Bés Bi, le quotidien du groupe Emedia, a rencontré la fille par qui l’affaire a éclaté. Elle se confie : « Il (Serigne Khadim) avait l’habitude de faire faire à certaines d’entre nous des fellations, à d’autres de lui sucer le sexe jusqu’à ce que le sperme coule dans nos bouches. Et ensuite, il couchait chaque matin avec quelqu’un d’entre nous. Lasse d’obéir à cette pratique, je m’en suis ouverte à ma grande sœur. Elle m’a ensuite amenée chez la sage-femme en consultation. Cette dernière nous a envoyé chez un gynécologue. » Aussitôt que cette nouvelle s’est répandue comme une trainée de poudre, chaque parent a amené sa fille ou sa protégée en consultations chez la sage-femme.

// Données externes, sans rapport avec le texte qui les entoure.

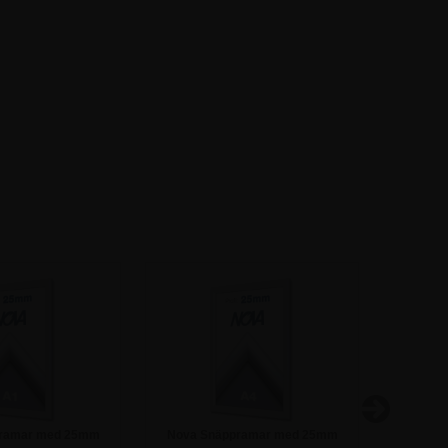
ramar med 25mm
Nova Snäppramar med 25mm
T-Ställ 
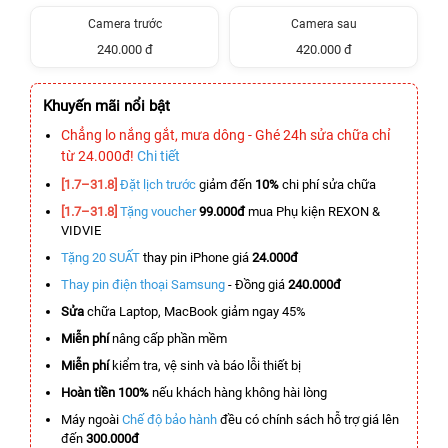
Camera trước
Camera sau
240.000 đ
420.000 đ
Khuyến mãi nổi bật
Chẳng lo nắng gắt, mưa dông - Ghé 24h sửa chữa chỉ
từ 24.000đ!
Chi tiết
[1.7–31.8]
Đặt lịch trước
giảm đến
10%
chi phí sửa chữa
[1.7–31.8]
Tặng voucher
99.000đ
mua Phụ kiện REXON &
VIDVIE
Tặng 20 SUẤT
thay pin iPhone giá
24.000đ
Thay pin điện thoại Samsung
- Đồng giá
240.000đ
Sửa
chữa Laptop, MacBook giảm ngay 45%
Miễn phí
nâng cấp phần mềm
Miễn phí
kiểm tra, vệ sinh và báo lỗi thiết bị
Hoàn tiền 100%
nếu khách hàng không hài lòng
Máy ngoài
Chế độ bảo hành
đều có chính sách hỗ trợ giá lên
đến
300.000đ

« Pour nous dissuader de ne pas le dénoncer, il nous disait qu’il le saurait à travers son chapelet »
« Chaque matin, lorsque nous venons pour étudier, il nous demandait de passer dans sa chambre. C’est dans cet endroit qu’il abusait de certaines d’entre nous. Les plus jeunes, il leur caressait le sexe et mettait son doigt. Les moins jeunes, c’est-à-dire celles qui était âgées de 10 ans, après leur avoir fait sucer son sexe jusqu’à éjaculation, il leur imposait la fellation. Quant aux plus âgées, celles qui ont plus de 12 ans, il couchait avec elles. Après chaque rapport sexuel, il nous menaçait en ces termes : ‘’Si jamais vous tentez de le raconter, je le saurai à travers le chapelet que je porte par devers moi. »
Suivi psychologique et suite judiciaire : Les parents interpellent l’Etat et les organisations féministes
Coumba Gueye, mère d’une des victimes présumées dit : « Ce maitre coranique, qui avait notre confiance, a détruit la vie de ces petites filles. Il avait pu avoir deux dahiras ici. On avait recours à lui lorsqu’il s’agissait des baptêmes et des autres cérémonies religieuses. » Comme les autres parents des victimes, elle veut que sa fille puisse être suivie par un psychologue parce que certaines d’entre elles n’osent plus regarder les gens. Ils veulent aussi sentir l’implication de l’Etat, des organisations de défense des droits de la femme mais aussi de la protection des enfants.